#### To do:
Work through the records below and tally every line containing "Platform". Reply with the total alone.

───── Task material

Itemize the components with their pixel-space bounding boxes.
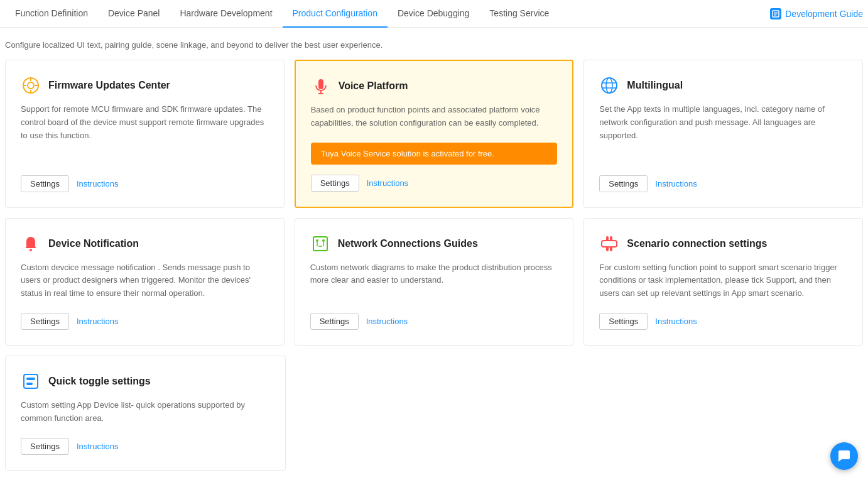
firmware-title: Firmware Updates Center — [48, 80, 170, 91]
multilingual-header: Multilingual — [599, 75, 847, 95]
firmware-desc: Support for remote MCU firmware and SDK … — [21, 103, 269, 163]
chat-fab[interactable] — [830, 442, 858, 470]
scenario-icon — [599, 234, 619, 254]
voice-settings-button[interactable]: Settings — [311, 175, 359, 192]
notification-instructions-button[interactable]: Instructions — [77, 317, 118, 326]
multilingual-card: Multilingual Set the App texts in multip… — [583, 60, 863, 208]
nav-item-function-definition[interactable]: Function Definition — [5, 0, 98, 28]
firmware-card: Firmware Updates Center Support for remo… — [5, 60, 285, 208]
quick-toggle-actions: Settings Instructions — [21, 438, 270, 455]
svg-point-12 — [602, 78, 617, 93]
network-icon — [310, 234, 330, 254]
quick-toggle-desc: Custom setting App Device list- quick op… — [21, 399, 270, 425]
network-title: Network Connections Guides — [338, 238, 478, 249]
quick-toggle-instructions-button[interactable]: Instructions — [77, 442, 118, 451]
dev-guide-label: Development Guide — [785, 9, 863, 19]
network-card: Network Connections Guides Custom networ… — [295, 218, 574, 346]
scenario-header: Scenario connection settings — [599, 234, 847, 254]
voice-instructions-button[interactable]: Instructions — [367, 178, 408, 188]
svg-rect-17 — [313, 237, 327, 251]
svg-point-13 — [606, 78, 612, 93]
nav-item-device-panel[interactable]: Device Panel — [98, 0, 170, 28]
dev-guide-icon — [770, 8, 781, 19]
quick-toggle-title: Quick toggle settings — [48, 376, 151, 387]
multilingual-icon — [599, 75, 619, 95]
notification-actions: Settings Instructions — [21, 313, 269, 330]
network-header: Network Connections Guides — [310, 234, 558, 254]
notification-icon — [21, 234, 41, 254]
quick-toggle-settings-button[interactable]: Settings — [21, 438, 69, 455]
notification-settings-button[interactable]: Settings — [21, 313, 69, 330]
quick-toggle-icon — [21, 371, 41, 391]
voice-desc: Based on product function points and ass… — [311, 104, 558, 130]
svg-point-16 — [30, 249, 32, 251]
notification-desc: Custom devcice message notification . Se… — [21, 261, 269, 300]
voice-card: Voice Platform Based on product function… — [295, 60, 574, 208]
voice-icon — [311, 76, 331, 96]
nav-bar: Function DefinitionDevice PanelHardware … — [0, 0, 868, 28]
firmware-actions: Settings Instructions — [21, 175, 269, 192]
notification-header: Device Notification — [21, 234, 269, 254]
multilingual-title: Multilingual — [627, 80, 683, 91]
quick-toggle-header: Quick toggle settings — [21, 371, 270, 391]
quick-toggle-card: Quick toggle settings Custom setting App… — [5, 356, 286, 471]
scenario-title: Scenario connection settings — [627, 238, 767, 249]
firmware-icon — [21, 75, 41, 95]
svg-rect-28 — [26, 383, 33, 385]
firmware-header: Firmware Updates Center — [21, 75, 269, 95]
voice-header: Voice Platform — [311, 76, 558, 96]
scenario-desc: For custom setting function point to sup… — [599, 261, 847, 300]
multilingual-settings-button[interactable]: Settings — [599, 175, 648, 192]
network-actions: Settings Instructions — [310, 313, 558, 330]
nav-item-device-debugging[interactable]: Device Debugging — [388, 0, 479, 28]
multilingual-actions: Settings Instructions — [599, 175, 847, 192]
network-instructions-button[interactable]: Instructions — [366, 317, 408, 326]
svg-point-5 — [28, 82, 34, 89]
scenario-card: Scenario connection settings For custom … — [583, 218, 863, 346]
multilingual-instructions-button[interactable]: Instructions — [655, 179, 697, 188]
nav-item-hardware-development[interactable]: Hardware Development — [170, 0, 282, 28]
firmware-settings-button[interactable]: Settings — [21, 175, 69, 192]
notification-title: Device Notification — [48, 238, 139, 249]
firmware-instructions-button[interactable]: Instructions — [77, 179, 118, 188]
voice-actions: Settings Instructions — [311, 175, 558, 192]
scenario-settings-button[interactable]: Settings — [599, 313, 648, 330]
svg-rect-27 — [26, 378, 35, 380]
scenario-instructions-button[interactable]: Instructions — [655, 317, 697, 326]
dev-guide-link[interactable]: Development Guide — [770, 8, 863, 19]
page-subtitle: Configure localized UI text, pairing gui… — [0, 28, 868, 60]
nav-item-testing-service[interactable]: Testing Service — [479, 0, 559, 28]
toast-voice: Tuya Voice Service solution is activated… — [311, 143, 558, 165]
bottom-card-row: Quick toggle settings Custom setting App… — [0, 356, 868, 481]
network-desc: Custom network diagrams to make the prod… — [310, 261, 558, 300]
card-grid: Firmware Updates Center Support for remo… — [0, 60, 868, 356]
voice-title: Voice Platform — [339, 80, 408, 92]
nav-item-product-configuration[interactable]: Product Configuration — [283, 0, 388, 28]
svg-point-18 — [316, 239, 318, 242]
svg-rect-25 — [602, 241, 617, 247]
scenario-actions: Settings Instructions — [599, 313, 847, 330]
svg-rect-26 — [24, 374, 38, 388]
network-settings-button[interactable]: Settings — [310, 313, 359, 330]
svg-point-19 — [322, 239, 325, 242]
notification-card: Device Notification Custom devcice messa… — [5, 218, 285, 346]
multilingual-desc: Set the App texts in multiple languages,… — [599, 103, 847, 163]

──────────

#### Solution to this exercise:
3